(Transcribed page contents)
########################################

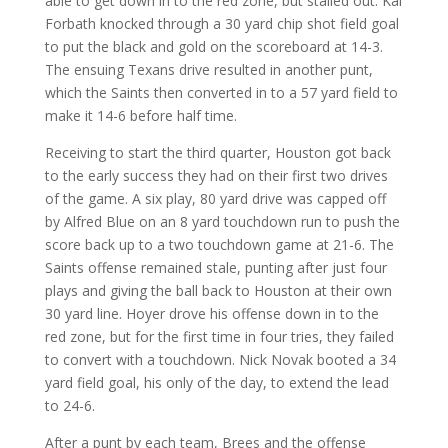
able to get down in to the red zone, but stalled out. Kai
Forbath knocked through a 30 yard chip shot field goal
to put the black and gold on the scoreboard at 14-3.
The ensuing Texans drive resulted in another punt,
which the Saints then converted in to a 57 yard field to
make it 14-6 before half time.
Receiving to start the third quarter, Houston got back
to the early success they had on their first two drives
of the game. A six play, 80 yard drive was capped off
by Alfred Blue on an 8 yard touchdown run to push the
score back up to a two touchdown game at 21-6. The
Saints offense remained stale, punting after just four
plays and giving the ball back to Houston at their own
30 yard line. Hoyer drove his offense down in to the
red zone, but for the first time in four tries, they failed
to convert with a touchdown. Nick Novak booted a 34
yard field goal, his only of the day, to extend the lead
to 24-6.
After a punt by each team, Brees and the offense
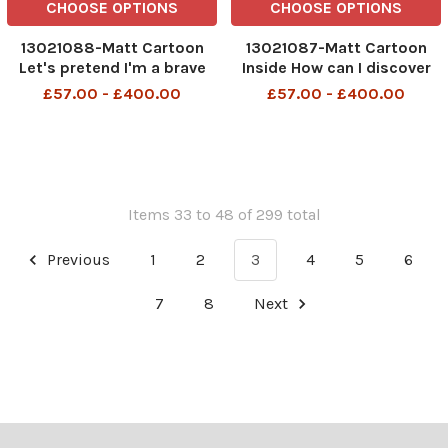
CHOOSE OPTIONS
CHOOSE OPTIONS
13021088-Matt Cartoon
13021087-Matt Cartoon
Let's pretend I'm a brave
Inside How can I discover
army officer and you're an
Anglo Saxon gold if I can't
£57.00 - £400.00
£57.00 - £400.00
MP fiddling his expenses
find damn metal detector?
Items 33 to 48 of 299 total
Previous
1
2
3
4
5
6
7
8
Next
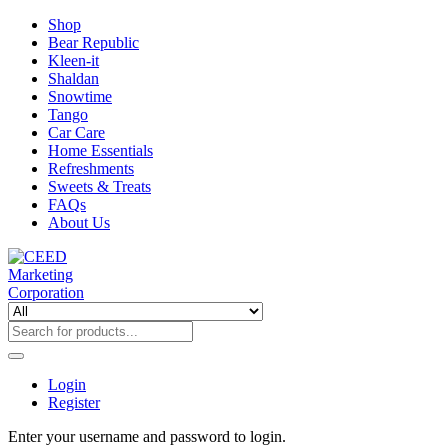
Shop
Bear Republic
Kleen-it
Shaldan
Snowtime
Tango
Car Care
Home Essentials
Refreshments
Sweets & Treats
FAQs
About Us
Login
Register
Enter your username and password to login.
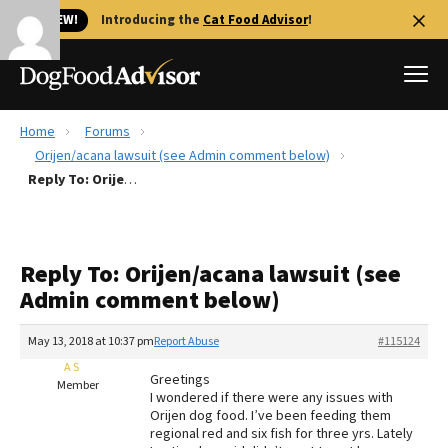
🐱 NEW!
Introducing the
Cat Food Advisor
!
Home
Forums
Best Dog Foods
Orijen/acana lawsuit (see Admin comment below)
Reply To: Orijen/acana lawsuit (see Admin comment below)
Fresh dog food
Reviews
The Farmer's Dog Review
Reply To: Orijen/acana lawsuit (see
Recalls
Admin comment below)
Redbarn Review
May 13, 2018 at 10:37 pm
Report Abuse
#115124
FAQs
Best Natural Food
A S
Greetings
Member
I wondered if there were any issues with
Orijen dog food. I’ve been feeding them
Library
Ollie Review
regional red and six fish for three yrs. Lately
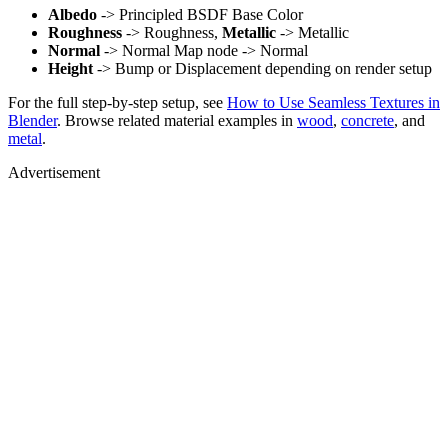
Albedo
-> Principled BSDF Base Color
Roughness
-> Roughness,
Metallic
-> Metallic
Normal
-> Normal Map node -> Normal
Height
-> Bump or Displacement depending on render setup
For the full step-by-step setup, see
How to Use Seamless Textures in
Blender
. Browse related material examples in
wood
,
concrete
, and
metal
.
Advertisement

########################################

- [TASK TO CARRY OUT]:
Copy out every line above, word for word, minus images.

- [EXERCISE ANSWER]:
able to get down in to the red zone, but stalled out. Kai
Forbath knocked through a 30 yard chip shot field goal
to put the black and gold on the scoreboard at 14-3.
The ensuing Texans drive resulted in another punt,
which the Saints then converted in to a 57 yard field to
make it 14-6 before half time.
Receiving to start the third quarter, Houston got back
to the early success they had on their first two drives
of the game. A six play, 80 yard drive was capped off
by Alfred Blue on an 8 yard touchdown run to push the
score back up to a two touchdown game at 21-6. The
Saints offense remained stale, punting after just four
plays and giving the ball back to Houston at their own
30 yard line. Hoyer drove his offense down in to the
red zone, but for the first time in four tries, they failed
to convert with a touchdown. Nick Novak booted a 34
yard field goal, his only of the day, to extend the lead
to 24-6.
After a punt by each team, Brees and the offense
CHOOSE OPTIONS
CHOOSE OPTIONS
13021088-Matt Cartoon
13021087-Matt Cartoon
Let's pretend I'm a brave
Inside How can I discover
army officer and you're an
Anglo Saxon gold if I can't
£57.00 - £400.00
£57.00 - £400.00
MP fiddling his expenses
find damn metal detector?
Items 33 to 48 of 299 total
Previous
1
2
3
4
5
6
7
8
Next
Shop
Bear Republic
Kleen-it
Shaldan
Snowtime
Tango
Car Care
Home Essentials
Refreshments
Sweets & Treats
FAQs
About Us
Login
Register
Enter your username and password to login.
🐱 NEW!
Introducing the
Cat Food Advisor
!
Home
Forums
Best Dog Foods
Orijen/acana lawsuit (see Admin comment below)
Reply To: Orijen/acana lawsuit (see Admin comment below)
Fresh dog food
Reviews
The Farmer's Dog Review
Reply To: Orijen/acana lawsuit (see
Recalls
Admin comment below)
Redbarn Review
May 13, 2018 at 10:37 pm
Report Abuse
#115124
FAQs
Best Natural Food
A S
Greetings
Member
I wondered if there were any issues with
Orijen dog food. I’ve been feeding them
Library
Ollie Review
regional red and six fish for three yrs. Lately
Albedo
-> Principled BSDF Base Color
Roughness
-> Roughness,
Metallic
-> Metallic
Normal
-> Normal Map node -> Normal
Height
-> Bump or Displacement depending on render setup
For the full step-by-step setup, see
How to Use Seamless Textures in
Blender
. Browse related material examples in
wood
,
concrete
, and
metal
.
Advertisement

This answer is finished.